[[ DATA FOR THIS EXERCISE, beginning ]]

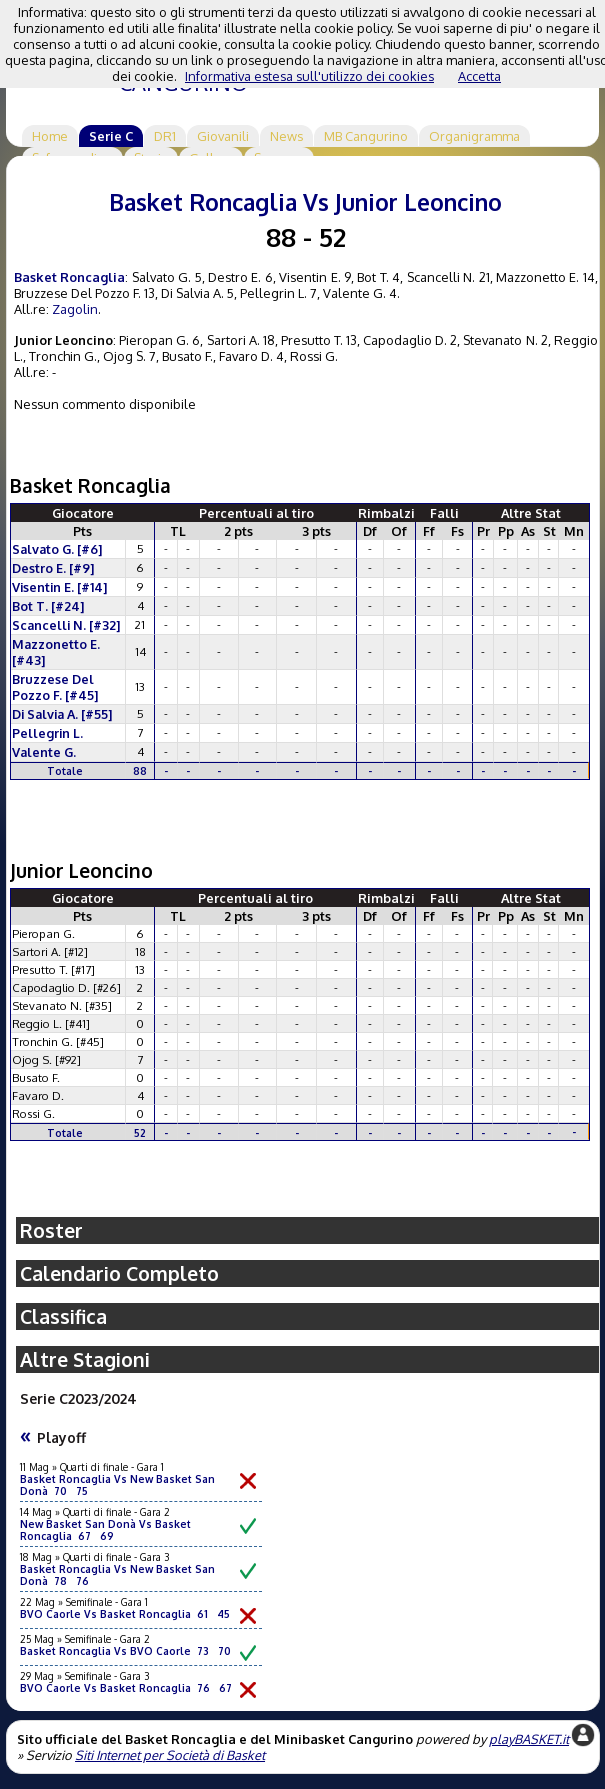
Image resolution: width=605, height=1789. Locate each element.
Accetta (479, 76)
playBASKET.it (529, 1739)
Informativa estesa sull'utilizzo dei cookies (309, 76)
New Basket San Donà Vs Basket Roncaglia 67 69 (105, 1530)
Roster (51, 1230)
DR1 (165, 136)
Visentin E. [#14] (59, 587)
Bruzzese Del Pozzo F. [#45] (55, 687)
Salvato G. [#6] (57, 549)
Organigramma (474, 136)
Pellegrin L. (47, 733)
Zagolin (75, 309)
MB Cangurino (366, 136)
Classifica (63, 1316)
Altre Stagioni (85, 1359)
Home (50, 136)
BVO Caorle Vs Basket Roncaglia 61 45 (125, 1614)
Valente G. (44, 752)
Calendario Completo (119, 1273)
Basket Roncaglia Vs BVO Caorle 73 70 (125, 1651)
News (286, 136)
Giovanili (223, 136)
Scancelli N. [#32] (66, 625)
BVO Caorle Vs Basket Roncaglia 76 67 (126, 1688)
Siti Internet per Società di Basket (170, 1755)
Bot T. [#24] (48, 606)
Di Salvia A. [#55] (62, 714)
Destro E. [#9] (53, 568)
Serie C (111, 136)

[[ DATA FOR THIS EXERCISE, end ]]

Reproduce exactly the section above that begins at the line containing "Visentin E. [#14] (59, 587)" and ends at the line containing "Home (50, 136)", leaving out all other lines.

TASK ANSWER:
Visentin E. [#14] (59, 587)
Bruzzese Del Pozzo F. [#45] (55, 687)
Salvato G. [#6] (57, 549)
Organigramma (474, 136)
Pellegrin L. (47, 733)
Zagolin (75, 309)
MB Cangurino (366, 136)
Classifica (63, 1316)
Altre Stagioni (85, 1359)
Home (50, 136)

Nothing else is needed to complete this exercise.